[Stored data entries]
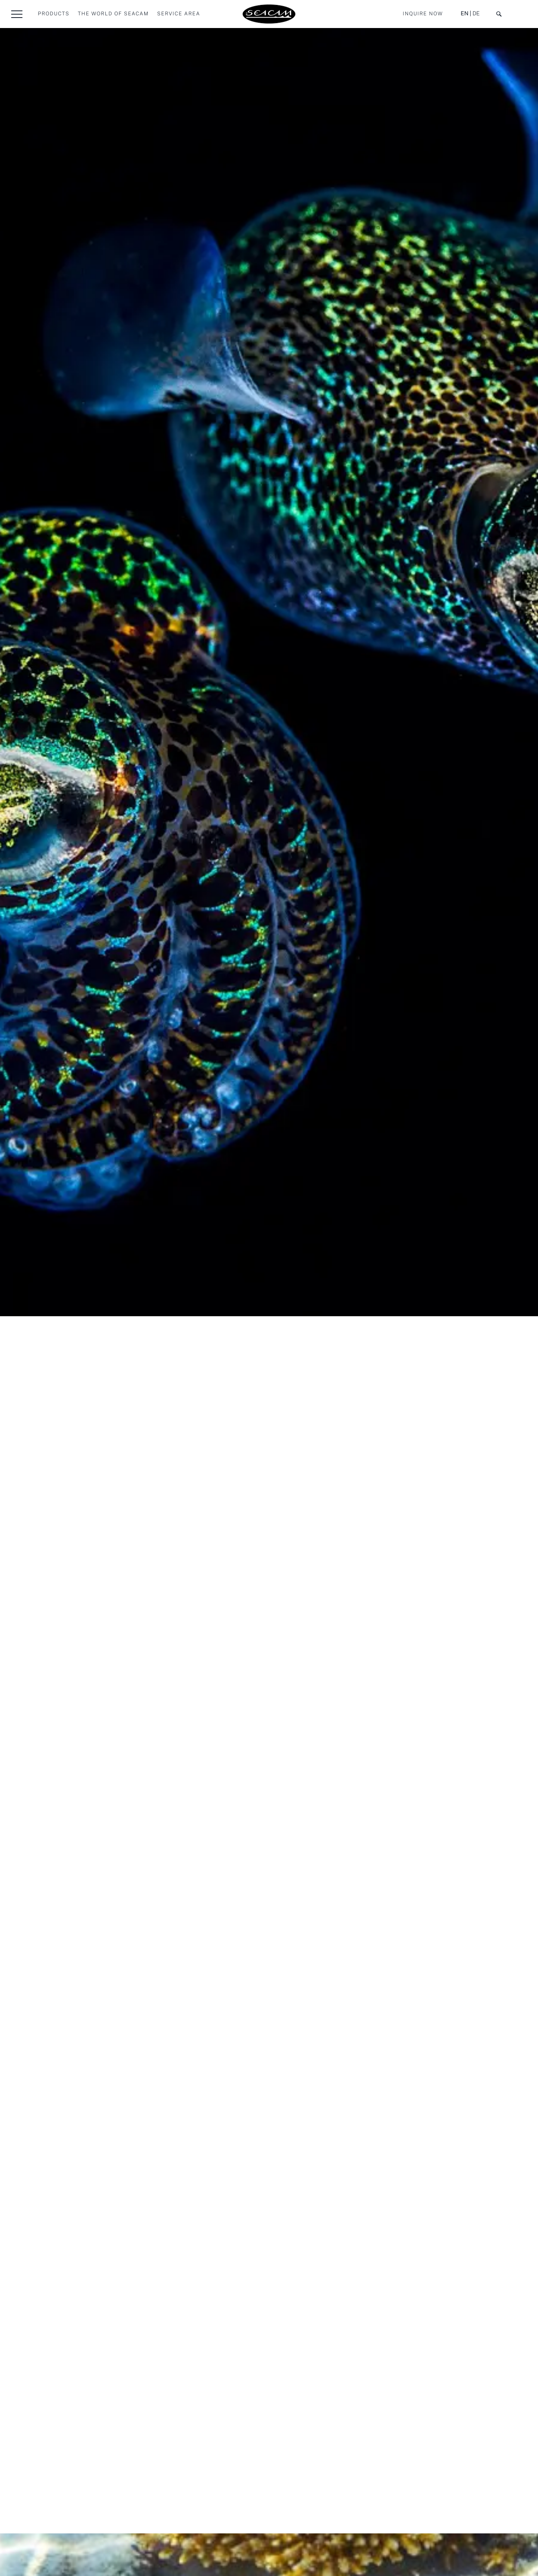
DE (476, 13)
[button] (17, 14)
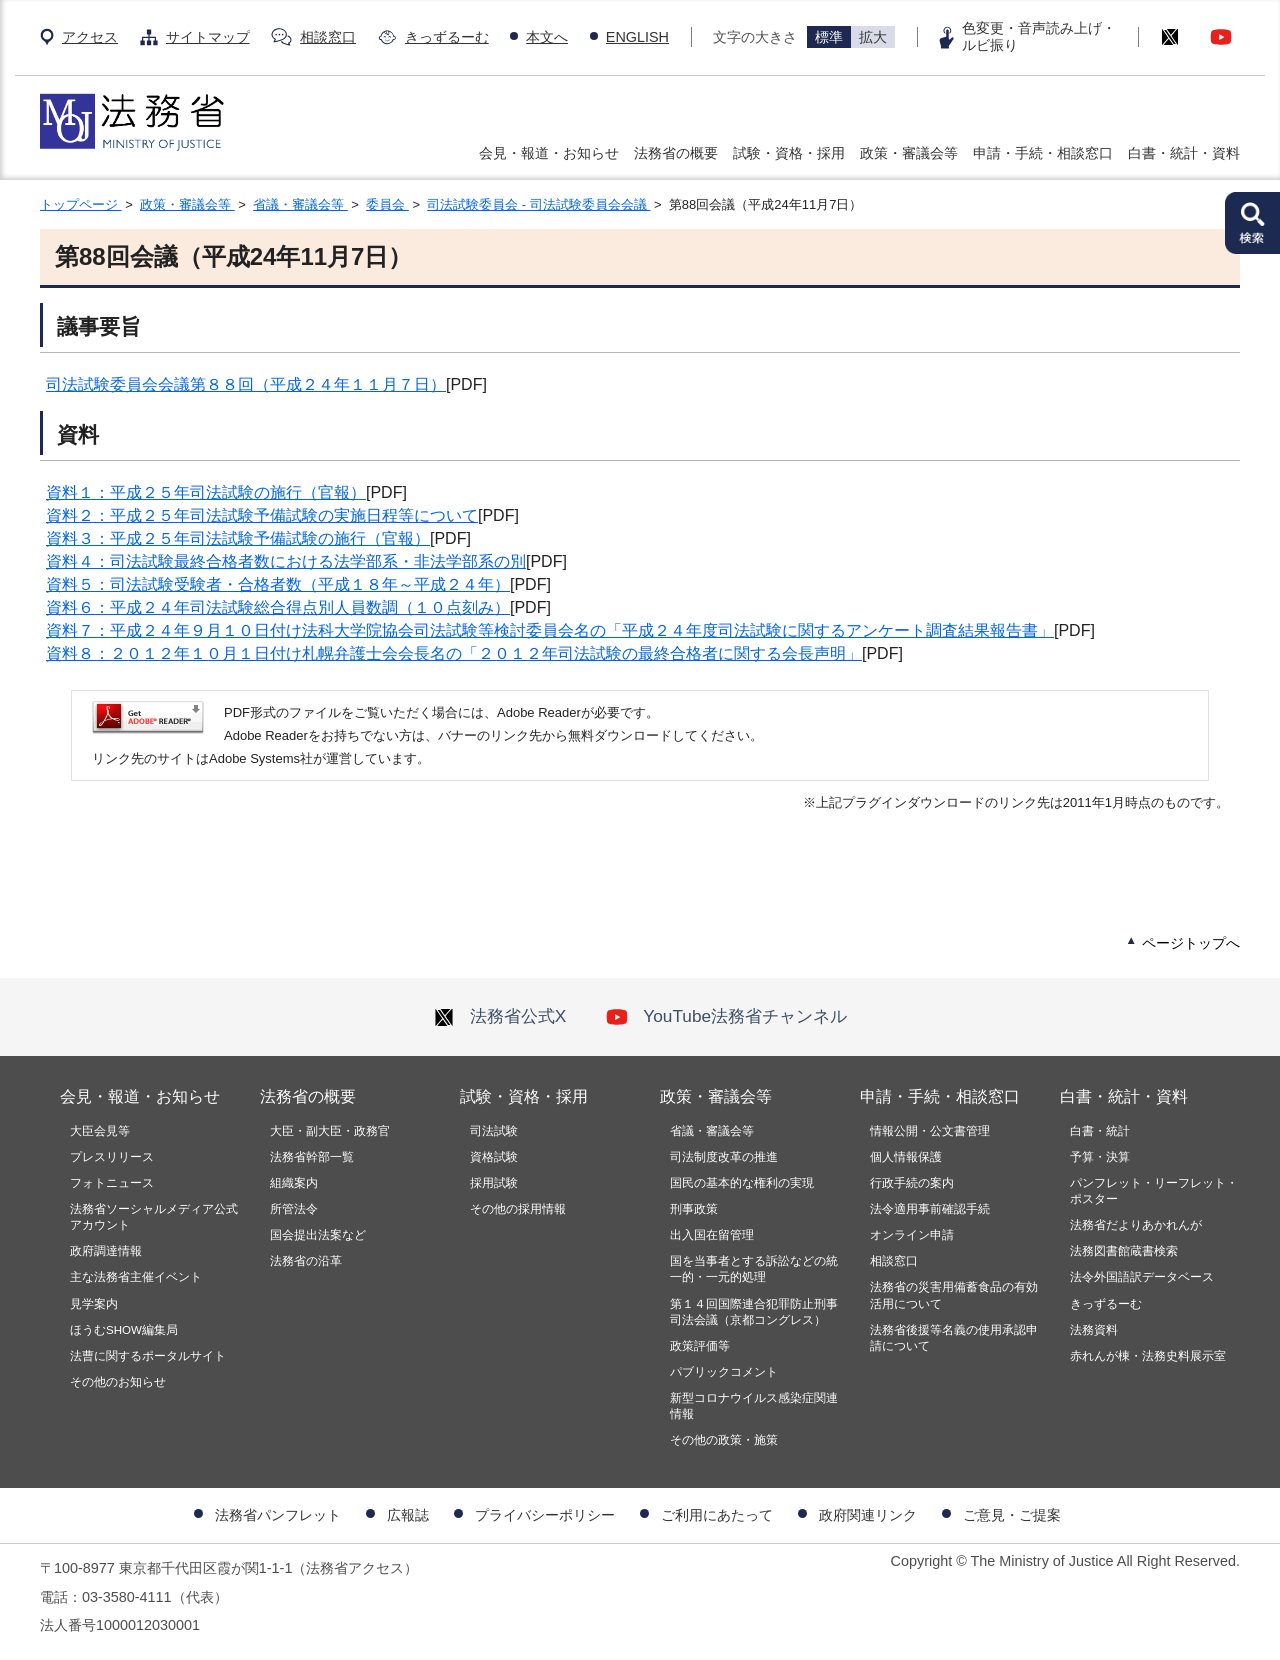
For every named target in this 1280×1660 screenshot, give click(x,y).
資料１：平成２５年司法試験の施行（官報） (206, 492)
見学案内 (94, 1304)
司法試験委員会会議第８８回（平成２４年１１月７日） (246, 384)
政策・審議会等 (909, 153)
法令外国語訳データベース (1142, 1277)
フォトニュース (112, 1183)
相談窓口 (328, 37)
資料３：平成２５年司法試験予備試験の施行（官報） (238, 538)
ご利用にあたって (717, 1515)
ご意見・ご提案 (1012, 1515)
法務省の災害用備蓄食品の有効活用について (954, 1295)
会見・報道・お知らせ (549, 153)
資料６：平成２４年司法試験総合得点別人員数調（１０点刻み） (278, 607)
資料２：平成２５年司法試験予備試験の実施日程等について (262, 515)
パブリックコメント (724, 1372)
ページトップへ (1191, 943)
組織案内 (294, 1183)
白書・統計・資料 (1184, 153)
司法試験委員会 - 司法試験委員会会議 (538, 204)
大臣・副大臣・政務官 (330, 1131)
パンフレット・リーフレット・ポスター (1154, 1191)
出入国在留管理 (712, 1235)
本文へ (547, 37)
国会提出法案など (318, 1235)
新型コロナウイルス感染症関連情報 (754, 1406)
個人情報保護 (906, 1157)
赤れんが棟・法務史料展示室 (1148, 1356)
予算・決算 (1100, 1157)
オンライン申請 (912, 1235)
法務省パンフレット (278, 1515)
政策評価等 (700, 1346)
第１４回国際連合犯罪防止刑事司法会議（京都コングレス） (754, 1312)
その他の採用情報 (518, 1209)
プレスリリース (112, 1157)
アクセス (90, 37)
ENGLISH (637, 37)
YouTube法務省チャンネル (726, 1016)
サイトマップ (208, 37)
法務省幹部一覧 (312, 1157)
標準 (829, 37)
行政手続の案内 (912, 1183)
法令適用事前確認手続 (930, 1209)
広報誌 (408, 1515)
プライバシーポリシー (545, 1515)
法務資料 (1094, 1330)
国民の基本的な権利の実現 (742, 1183)
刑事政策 (694, 1209)
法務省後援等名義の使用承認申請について (954, 1338)
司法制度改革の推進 (724, 1157)
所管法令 (294, 1209)
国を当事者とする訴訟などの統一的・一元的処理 (754, 1269)
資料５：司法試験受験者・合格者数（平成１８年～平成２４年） (278, 584)
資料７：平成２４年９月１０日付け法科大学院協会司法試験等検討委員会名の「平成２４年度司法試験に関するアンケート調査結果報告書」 (550, 630)
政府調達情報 (106, 1251)
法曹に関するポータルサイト (148, 1356)
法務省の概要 (676, 153)
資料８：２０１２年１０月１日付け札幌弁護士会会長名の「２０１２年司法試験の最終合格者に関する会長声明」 (454, 653)
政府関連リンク (868, 1515)
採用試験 (494, 1183)
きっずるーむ (447, 37)
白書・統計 (1100, 1131)
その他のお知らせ (118, 1382)
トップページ (81, 204)
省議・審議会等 (300, 204)
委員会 (387, 204)
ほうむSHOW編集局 (124, 1330)
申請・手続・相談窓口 (1043, 153)
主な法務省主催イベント (136, 1277)
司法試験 (494, 1131)
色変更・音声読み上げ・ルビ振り (1039, 36)
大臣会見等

What needs to be done: Starting at the line above that contains "資料１：平成２５年司法試験の施行（官報） (206, 492)", write out each line exactly until the line that contains "白書・統計・資料 (1184, 153)" has been written, and stop there.

Exercise answer:
資料１：平成２５年司法試験の施行（官報） (206, 492)
見学案内 (94, 1304)
司法試験委員会会議第８８回（平成２４年１１月７日） (246, 384)
政策・審議会等 (909, 153)
法令外国語訳データベース (1142, 1277)
フォトニュース (112, 1183)
相談窓口 (328, 37)
資料３：平成２５年司法試験予備試験の施行（官報） (238, 538)
ご利用にあたって (717, 1515)
ご意見・ご提案 (1012, 1515)
法務省の災害用備蓄食品の有効活用について (954, 1295)
会見・報道・お知らせ (549, 153)
資料６：平成２４年司法試験総合得点別人員数調（１０点刻み） (278, 607)
資料２：平成２５年司法試験予備試験の実施日程等について (262, 515)
パブリックコメント (724, 1372)
ページトップへ (1191, 943)
組織案内 (294, 1183)
白書・統計・資料 (1184, 153)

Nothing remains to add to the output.